### What you should do:
Return the count of lines in the records that include the string "label", and nothing besides it.

### Extracted data entries:
=== Begin Enclosure ===

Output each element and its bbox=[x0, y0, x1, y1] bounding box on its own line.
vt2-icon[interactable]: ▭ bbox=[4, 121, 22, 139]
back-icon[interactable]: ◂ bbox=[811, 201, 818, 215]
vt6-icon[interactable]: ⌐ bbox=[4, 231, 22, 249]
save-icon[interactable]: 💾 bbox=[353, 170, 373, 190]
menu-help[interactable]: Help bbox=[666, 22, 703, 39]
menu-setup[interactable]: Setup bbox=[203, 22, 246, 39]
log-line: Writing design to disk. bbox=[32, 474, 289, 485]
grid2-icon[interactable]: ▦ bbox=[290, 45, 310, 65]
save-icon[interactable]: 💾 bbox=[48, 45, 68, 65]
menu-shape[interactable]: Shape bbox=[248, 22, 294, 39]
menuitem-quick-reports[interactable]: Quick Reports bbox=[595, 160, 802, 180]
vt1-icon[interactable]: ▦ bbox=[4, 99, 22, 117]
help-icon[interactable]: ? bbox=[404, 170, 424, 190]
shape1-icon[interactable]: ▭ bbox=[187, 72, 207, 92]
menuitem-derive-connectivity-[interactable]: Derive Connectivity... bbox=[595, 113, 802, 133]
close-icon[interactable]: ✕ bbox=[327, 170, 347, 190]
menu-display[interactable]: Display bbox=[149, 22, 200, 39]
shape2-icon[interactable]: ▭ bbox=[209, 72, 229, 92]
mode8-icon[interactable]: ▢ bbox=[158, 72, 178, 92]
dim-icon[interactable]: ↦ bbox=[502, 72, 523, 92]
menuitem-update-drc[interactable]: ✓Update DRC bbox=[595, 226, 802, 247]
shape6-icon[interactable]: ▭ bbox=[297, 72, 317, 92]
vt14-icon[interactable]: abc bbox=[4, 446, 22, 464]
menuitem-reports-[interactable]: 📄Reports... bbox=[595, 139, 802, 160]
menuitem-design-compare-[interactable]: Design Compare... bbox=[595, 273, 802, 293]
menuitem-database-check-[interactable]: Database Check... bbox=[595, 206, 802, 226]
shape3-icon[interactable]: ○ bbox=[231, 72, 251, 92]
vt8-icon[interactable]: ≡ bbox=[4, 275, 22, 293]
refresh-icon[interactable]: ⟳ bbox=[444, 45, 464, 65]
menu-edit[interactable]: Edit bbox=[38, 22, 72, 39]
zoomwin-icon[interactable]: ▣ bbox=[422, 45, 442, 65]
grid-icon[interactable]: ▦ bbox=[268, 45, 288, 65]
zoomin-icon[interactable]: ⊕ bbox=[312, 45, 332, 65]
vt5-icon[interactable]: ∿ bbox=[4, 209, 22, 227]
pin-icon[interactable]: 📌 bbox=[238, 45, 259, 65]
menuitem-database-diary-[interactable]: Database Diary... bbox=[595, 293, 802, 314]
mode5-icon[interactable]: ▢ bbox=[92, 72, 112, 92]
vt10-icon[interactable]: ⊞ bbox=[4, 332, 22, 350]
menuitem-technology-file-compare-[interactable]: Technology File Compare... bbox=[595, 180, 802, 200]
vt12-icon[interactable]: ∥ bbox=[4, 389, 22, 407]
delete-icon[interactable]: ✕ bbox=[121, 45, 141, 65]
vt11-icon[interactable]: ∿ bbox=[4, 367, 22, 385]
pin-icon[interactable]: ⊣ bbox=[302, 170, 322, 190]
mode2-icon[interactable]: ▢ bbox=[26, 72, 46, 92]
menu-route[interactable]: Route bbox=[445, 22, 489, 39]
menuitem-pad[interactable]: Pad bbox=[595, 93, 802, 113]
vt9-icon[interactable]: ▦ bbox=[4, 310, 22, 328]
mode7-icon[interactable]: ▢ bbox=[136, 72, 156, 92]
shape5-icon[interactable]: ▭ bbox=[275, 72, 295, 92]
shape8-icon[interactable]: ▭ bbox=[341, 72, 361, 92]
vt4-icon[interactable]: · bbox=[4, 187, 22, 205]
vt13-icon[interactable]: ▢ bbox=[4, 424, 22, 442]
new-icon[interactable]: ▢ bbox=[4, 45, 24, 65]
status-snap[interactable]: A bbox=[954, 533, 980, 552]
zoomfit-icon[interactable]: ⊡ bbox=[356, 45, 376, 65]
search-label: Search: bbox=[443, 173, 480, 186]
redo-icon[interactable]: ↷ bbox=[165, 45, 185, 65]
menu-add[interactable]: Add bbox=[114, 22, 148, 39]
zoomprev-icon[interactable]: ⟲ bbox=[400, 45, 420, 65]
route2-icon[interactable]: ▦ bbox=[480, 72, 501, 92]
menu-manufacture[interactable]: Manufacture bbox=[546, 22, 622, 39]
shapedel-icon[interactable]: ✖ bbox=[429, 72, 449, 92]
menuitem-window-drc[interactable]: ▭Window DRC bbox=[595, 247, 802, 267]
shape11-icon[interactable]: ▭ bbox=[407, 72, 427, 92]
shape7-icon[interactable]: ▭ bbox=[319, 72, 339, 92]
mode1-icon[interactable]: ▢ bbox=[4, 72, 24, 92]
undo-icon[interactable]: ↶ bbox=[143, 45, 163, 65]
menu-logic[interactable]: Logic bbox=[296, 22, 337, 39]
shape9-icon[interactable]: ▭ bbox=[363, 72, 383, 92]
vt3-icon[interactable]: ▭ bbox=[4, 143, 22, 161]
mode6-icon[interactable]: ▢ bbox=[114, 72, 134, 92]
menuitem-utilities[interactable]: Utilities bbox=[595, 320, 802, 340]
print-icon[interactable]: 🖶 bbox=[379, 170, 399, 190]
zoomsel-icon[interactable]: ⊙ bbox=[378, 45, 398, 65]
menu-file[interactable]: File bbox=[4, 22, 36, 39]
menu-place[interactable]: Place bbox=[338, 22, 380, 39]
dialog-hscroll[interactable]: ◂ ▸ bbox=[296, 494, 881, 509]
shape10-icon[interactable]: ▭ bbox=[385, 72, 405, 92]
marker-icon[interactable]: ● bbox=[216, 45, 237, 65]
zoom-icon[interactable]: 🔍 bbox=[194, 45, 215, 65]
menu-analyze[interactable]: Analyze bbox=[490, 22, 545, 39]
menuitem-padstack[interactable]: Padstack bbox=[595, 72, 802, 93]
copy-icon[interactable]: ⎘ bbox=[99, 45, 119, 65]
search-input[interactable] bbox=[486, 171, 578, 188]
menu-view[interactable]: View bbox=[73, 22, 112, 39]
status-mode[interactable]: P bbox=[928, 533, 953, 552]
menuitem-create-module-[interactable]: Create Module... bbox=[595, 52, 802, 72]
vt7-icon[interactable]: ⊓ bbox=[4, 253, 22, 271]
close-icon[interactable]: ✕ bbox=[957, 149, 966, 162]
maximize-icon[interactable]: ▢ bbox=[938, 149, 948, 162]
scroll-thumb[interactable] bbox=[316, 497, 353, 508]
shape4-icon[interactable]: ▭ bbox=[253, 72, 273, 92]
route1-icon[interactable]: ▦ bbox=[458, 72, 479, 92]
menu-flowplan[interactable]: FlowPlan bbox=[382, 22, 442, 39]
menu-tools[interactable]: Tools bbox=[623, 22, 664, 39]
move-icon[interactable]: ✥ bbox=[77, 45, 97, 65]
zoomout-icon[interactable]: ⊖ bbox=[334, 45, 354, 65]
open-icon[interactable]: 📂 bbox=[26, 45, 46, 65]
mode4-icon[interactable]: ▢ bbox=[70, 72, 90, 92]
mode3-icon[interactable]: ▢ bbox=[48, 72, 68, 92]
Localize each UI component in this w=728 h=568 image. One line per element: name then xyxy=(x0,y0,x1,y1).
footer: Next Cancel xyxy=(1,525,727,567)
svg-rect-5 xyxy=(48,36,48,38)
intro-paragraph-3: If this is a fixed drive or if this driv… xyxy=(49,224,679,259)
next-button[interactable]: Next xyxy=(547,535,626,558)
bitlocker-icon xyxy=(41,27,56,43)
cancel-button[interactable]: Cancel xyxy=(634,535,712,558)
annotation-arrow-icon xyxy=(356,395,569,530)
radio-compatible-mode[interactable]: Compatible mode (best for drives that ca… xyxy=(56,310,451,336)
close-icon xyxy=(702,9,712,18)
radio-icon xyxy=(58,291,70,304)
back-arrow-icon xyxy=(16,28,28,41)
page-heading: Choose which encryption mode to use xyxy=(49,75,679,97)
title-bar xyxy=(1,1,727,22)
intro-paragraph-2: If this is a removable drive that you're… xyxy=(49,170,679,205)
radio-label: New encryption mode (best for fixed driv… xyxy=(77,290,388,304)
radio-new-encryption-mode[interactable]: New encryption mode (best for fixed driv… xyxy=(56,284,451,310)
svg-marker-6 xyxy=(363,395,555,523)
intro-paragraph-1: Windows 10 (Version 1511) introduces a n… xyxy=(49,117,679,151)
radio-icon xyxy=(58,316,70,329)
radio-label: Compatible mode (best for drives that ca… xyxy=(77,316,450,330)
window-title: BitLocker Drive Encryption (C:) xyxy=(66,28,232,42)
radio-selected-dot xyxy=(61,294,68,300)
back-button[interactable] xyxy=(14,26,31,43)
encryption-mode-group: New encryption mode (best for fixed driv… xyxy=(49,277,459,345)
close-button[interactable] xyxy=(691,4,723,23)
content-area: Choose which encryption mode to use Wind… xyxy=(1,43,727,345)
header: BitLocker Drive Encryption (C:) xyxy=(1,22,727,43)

=== End Enclosure ===

### Solution for this problem:
3